### What to work on
The records below should be set down in full, please, without any change.

### Data records
-------------------------
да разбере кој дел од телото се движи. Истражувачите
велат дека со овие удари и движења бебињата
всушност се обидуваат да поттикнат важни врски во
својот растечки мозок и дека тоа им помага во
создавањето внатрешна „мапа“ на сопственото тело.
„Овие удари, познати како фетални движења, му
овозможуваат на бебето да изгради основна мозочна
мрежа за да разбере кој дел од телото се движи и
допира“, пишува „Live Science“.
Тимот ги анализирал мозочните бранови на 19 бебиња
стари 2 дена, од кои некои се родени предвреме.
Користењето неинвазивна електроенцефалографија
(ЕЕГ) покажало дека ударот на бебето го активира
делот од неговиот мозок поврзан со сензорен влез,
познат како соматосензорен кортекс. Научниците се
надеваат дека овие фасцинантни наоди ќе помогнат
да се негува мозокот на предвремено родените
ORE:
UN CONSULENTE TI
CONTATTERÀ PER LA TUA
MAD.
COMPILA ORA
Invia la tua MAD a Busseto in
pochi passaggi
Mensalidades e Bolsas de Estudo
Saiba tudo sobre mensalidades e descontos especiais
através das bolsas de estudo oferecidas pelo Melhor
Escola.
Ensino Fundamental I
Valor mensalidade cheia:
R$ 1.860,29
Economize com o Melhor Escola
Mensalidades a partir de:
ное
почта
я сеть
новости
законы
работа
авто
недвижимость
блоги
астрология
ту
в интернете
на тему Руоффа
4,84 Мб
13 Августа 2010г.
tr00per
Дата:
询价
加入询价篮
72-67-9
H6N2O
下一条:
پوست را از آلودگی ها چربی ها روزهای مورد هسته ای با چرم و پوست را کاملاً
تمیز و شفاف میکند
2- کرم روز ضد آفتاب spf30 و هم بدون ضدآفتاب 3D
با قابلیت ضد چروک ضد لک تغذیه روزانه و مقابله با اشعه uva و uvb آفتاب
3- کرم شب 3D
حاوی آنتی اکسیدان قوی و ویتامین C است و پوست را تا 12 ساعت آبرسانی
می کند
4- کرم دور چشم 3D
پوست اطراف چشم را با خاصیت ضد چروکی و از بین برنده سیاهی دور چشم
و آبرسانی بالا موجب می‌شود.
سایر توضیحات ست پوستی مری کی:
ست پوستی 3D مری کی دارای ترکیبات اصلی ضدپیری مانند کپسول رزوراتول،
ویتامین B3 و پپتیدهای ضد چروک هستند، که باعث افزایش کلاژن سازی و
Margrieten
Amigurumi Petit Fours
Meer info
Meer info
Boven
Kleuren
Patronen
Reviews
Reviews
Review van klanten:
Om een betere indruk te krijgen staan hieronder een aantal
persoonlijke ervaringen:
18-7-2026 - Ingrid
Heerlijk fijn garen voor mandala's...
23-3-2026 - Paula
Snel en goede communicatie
-------------------------
### Reply to the task
да разбере кој дел од телото се движи. Истражувачите
велат дека со овие удари и движења бебињата
всушност се обидуваат да поттикнат важни врски во
својот растечки мозок и дека тоа им помага во
создавањето внатрешна „мапа“ на сопственото тело.
„Овие удари, познати како фетални движења, му
овозможуваат на бебето да изгради основна мозочна
мрежа за да разбере кој дел од телото се движи и
допира“, пишува „Live Science“.
Тимот ги анализирал мозочните бранови на 19 бебиња
стари 2 дена, од кои некои се родени предвреме.
Користењето неинвазивна електроенцефалографија
(ЕЕГ) покажало дека ударот на бебето го активира
делот од неговиот мозок поврзан со сензорен влез,
познат како соматосензорен кортекс. Научниците се
надеваат дека овие фасцинантни наоди ќе помогнат
да се негува мозокот на предвремено родените
ORE:
UN CONSULENTE TI
CONTATTERÀ PER LA TUA
MAD.
COMPILA ORA
Invia la tua MAD a Busseto in
pochi passaggi
Mensalidades e Bolsas de Estudo
Saiba tudo sobre mensalidades e descontos especiais
através das bolsas de estudo oferecidas pelo Melhor
Escola.
Ensino Fundamental I
Valor mensalidade cheia:
R$ 1.860,29
Economize com o Melhor Escola
Mensalidades a partir de:
ное
почта
я сеть
новости
законы
работа
авто
недвижимость
блоги
астрология
ту
в интернете
на тему Руоффа
4,84 Мб
13 Августа 2010г.
tr00per
Дата:
询价
加入询价篮
72-67-9
H6N2O
下一条:
پوست را از آلودگی ها چربی ها روزهای مورد هسته ای با چرم و پوست را کاملاً
تمیز و شفاف میکند
2- کرم روز ضد آفتاب spf30 و هم بدون ضدآفتاب 3D
با قابلیت ضد چروک ضد لک تغذیه روزانه و مقابله با اشعه uva و uvb آفتاب
3- کرم شب 3D
حاوی آنتی اکسیدان قوی و ویتامین C است و پوست را تا 12 ساعت آبرسانی
می کند
4- کرم دور چشم 3D
پوست اطراف چشم را با خاصیت ضد چروکی و از بین برنده سیاهی دور چشم
و آبرسانی بالا موجب می‌شود.
سایر توضیحات ست پوستی مری کی:
ست پوستی 3D مری کی دارای ترکیبات اصلی ضدپیری مانند کپسول رزوراتول،
ویتامین B3 و پپتیدهای ضد چروک هستند، که باعث افزایش کلاژن سازی و
Margrieten
Amigurumi Petit Fours
Meer info
Meer info
Boven
Kleuren
Patronen
Reviews
Reviews
Review van klanten:
Om een betere indruk te krijgen staan hieronder een aantal
persoonlijke ervaringen:
18-7-2026 - Ingrid
Heerlijk fijn garen voor mandala's...
23-3-2026 - Paula
Snel en goede communicatie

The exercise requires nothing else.